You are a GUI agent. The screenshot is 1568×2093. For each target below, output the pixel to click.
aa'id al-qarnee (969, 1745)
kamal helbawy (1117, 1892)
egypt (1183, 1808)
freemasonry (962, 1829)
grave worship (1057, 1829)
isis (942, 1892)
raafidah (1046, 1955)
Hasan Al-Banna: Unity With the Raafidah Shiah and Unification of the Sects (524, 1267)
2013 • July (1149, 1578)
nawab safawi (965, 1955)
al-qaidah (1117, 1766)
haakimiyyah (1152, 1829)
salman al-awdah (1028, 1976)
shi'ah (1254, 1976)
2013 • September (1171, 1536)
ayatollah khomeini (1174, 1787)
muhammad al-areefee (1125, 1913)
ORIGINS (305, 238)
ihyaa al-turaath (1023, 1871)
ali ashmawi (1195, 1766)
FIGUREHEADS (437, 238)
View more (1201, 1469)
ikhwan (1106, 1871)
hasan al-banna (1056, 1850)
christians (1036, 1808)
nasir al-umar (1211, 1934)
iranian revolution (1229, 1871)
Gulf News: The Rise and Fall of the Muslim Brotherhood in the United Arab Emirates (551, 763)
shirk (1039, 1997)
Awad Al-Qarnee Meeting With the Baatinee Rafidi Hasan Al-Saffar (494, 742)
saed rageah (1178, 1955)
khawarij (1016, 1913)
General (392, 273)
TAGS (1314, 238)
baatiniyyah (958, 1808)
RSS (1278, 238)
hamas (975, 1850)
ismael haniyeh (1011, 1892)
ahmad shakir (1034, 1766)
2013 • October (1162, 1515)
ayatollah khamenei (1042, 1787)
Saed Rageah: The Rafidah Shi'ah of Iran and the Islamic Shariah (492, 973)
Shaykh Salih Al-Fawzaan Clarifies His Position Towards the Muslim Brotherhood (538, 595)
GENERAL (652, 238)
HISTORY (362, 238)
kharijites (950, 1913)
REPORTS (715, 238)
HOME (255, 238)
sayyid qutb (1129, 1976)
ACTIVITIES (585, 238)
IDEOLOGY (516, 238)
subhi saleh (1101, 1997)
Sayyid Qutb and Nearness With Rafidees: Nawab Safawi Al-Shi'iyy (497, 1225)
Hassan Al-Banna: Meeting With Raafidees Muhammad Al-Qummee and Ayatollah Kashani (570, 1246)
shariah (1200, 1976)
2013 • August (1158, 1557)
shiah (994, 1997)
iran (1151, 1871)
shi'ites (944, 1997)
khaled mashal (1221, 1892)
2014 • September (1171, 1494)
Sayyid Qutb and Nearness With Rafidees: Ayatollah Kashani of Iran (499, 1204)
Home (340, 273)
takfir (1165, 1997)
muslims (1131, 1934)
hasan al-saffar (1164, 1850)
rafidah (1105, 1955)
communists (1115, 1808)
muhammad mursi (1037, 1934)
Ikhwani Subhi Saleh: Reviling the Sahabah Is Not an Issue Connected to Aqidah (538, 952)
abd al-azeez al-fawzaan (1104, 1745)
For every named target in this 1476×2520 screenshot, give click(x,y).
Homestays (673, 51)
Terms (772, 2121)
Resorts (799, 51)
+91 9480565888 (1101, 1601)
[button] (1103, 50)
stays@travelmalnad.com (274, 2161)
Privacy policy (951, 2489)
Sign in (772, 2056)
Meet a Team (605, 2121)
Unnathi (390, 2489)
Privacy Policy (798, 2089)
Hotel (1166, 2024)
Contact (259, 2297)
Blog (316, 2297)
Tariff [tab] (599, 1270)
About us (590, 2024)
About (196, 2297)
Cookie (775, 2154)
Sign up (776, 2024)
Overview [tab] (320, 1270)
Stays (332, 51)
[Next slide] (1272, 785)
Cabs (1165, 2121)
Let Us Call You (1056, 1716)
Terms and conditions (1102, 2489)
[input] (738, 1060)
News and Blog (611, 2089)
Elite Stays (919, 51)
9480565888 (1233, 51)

__YOUR INSTRUCTIONS__. Those lines above that contain the string "With" should be returned.

__WRITTEN RESPONSE__.
Hasan Al-Banna: Unity With the Raafidah Shiah and Unification of the Sects (524, 1267)
Awad Al-Qarnee Meeting With the Baatinee Rafidi Hasan Al-Saffar (494, 742)
Sayyid Qutb and Nearness With Rafidees: Nawab Safawi Al-Shi'iyy (497, 1225)
Hassan Al-Banna: Meeting With Raafidees Muhammad Al-Qummee and Ayatollah Kashani (570, 1246)
Sayyid Qutb and Nearness With Rafidees: Ayatollah Kashani of Iran (499, 1204)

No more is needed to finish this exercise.